Do You Remember Me? by Judith Levine
Author:Judith Levine
Language: eng
Format: epub
Publisher: The Free Press
Published: 2004-07-15T00:00:00+00:00
Decompensation
I RETURN TWO WEEKS LATER to a New York stunned and gentled. But the citywide truce has not substantially changed relations chez Levine. I take the subway to Twenty-fourth Street for dinner, Mom opens the door, I take off my jacket and sit on the sofa. The first thing she says is, “You never ask me about my life.” Meaning, I don’t ask about Sid.
“How’s Sid?” I ask, unconvincingly, and she fills me in with equal enthusiasm. I don’t have to ask about Dad. She has told me he is worse, and I can see what she means. “Bring your chair in here, Dad,” I say when we are ready to eat. Blank stare. “Do you want some water?” “What?”
A week later, on a walk with him, I try to get a battery for his strange new wristwatch (which turns out to be a portion of a personal alarm system Mom has gotten from some agency). I drag him from hardware store to drugstore to supermarket, encountering the bewilderment of every clerk. Dad keeps feeling his wrist where I’ve removed the band. I tell him he’ll have it back in a minute; I’m fixing it. He seems skeptical, then resigned to the incomprehensible trials everyone regularly puts him through. Then he stops on the sidewalk and refuses to move. “So where are you going now? Where is it?” It’s as if he’s decided that I can’t fix the thing, or anything. Or simply that things are not fixable.
Things feel unfixable between Mom and me.
Jill Rosenberg, the Goldsteins’ daughter, mentions that her mother is going to Mom’s birthday party.
“I heard you’re having a birthday party,” I say to Mom the next time we talk.
“Yes,” she says brightly. “Sid is inviting everyone to a little Italian place in Chelsea.” She ticks off the guest list: Gloria, the Millers, the Jacobsons, Sid’s daughter Elinor …
“And Paul and I aren’t invited?”
“I assumed you wouldn’t want to come.”
“Why did you assume that?”
“Well, you don’t seem to be interested in my life.”
“You mean Sid.”
“You’ve told me, Judy, that you don’t want to have a relationship with him.”

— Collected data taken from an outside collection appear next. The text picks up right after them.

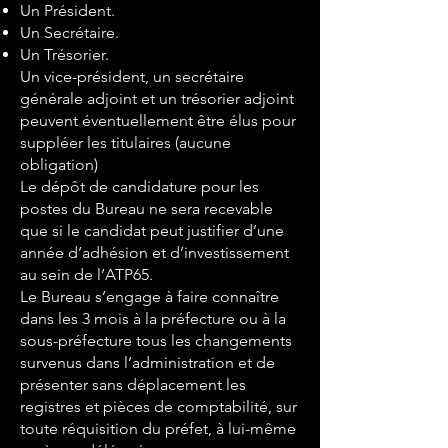
Un Président.
Un Secrétaire.
Un Trésorier.
Un vice-président, un secrétaire
générale adjoint et un trésorier adjoint
peuvent éventuellement être élus pour
suppléer les titulaires (aucune
obligation)
Le dépôt de candidature pour les
postes du Bureau ne sera recevable
que si le candidat peut justifier d’une
année d’adhésion et d’investissement
au sein de l’ATP65.
Le Bureau s’engage à faire connaître
dans les 3 mois à la préfecture ou à la
sous-préfecture tous les changements
survenus dans l’administration et de
présenter sans déplacement les
registres et pièces de comptabilité, sur
toute réquisition du préfet, à lui-même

“Number one, I have never told you that. Number two, whether or not I have a relationship with Sid, I have a relationship with you. You’re my mother, remember? Why would you think I don’t want to come to your birthday party? Didn’t you think it might hurt my feelings if you invited everyone else except me?”
“Okay, okay, I didn’t mean anything by it. Come to the party.”
Progress is being made, though, in stitching together a life for Dad so Mom can get on with hers. She has hired a caregiver, a warm, smart, experienced Argentine woman named Nilda Palombo. At sixty-eight, Nilda is plump but compact and energetic. She wears a pressed housecoat in the apartment and, though she was a hippie in her younger days, running a tea house in a northern Argentine beach town, she now dons a cashmere sweater, skirt, makeup, and jewelry whenever she goes out, even to the supermarket.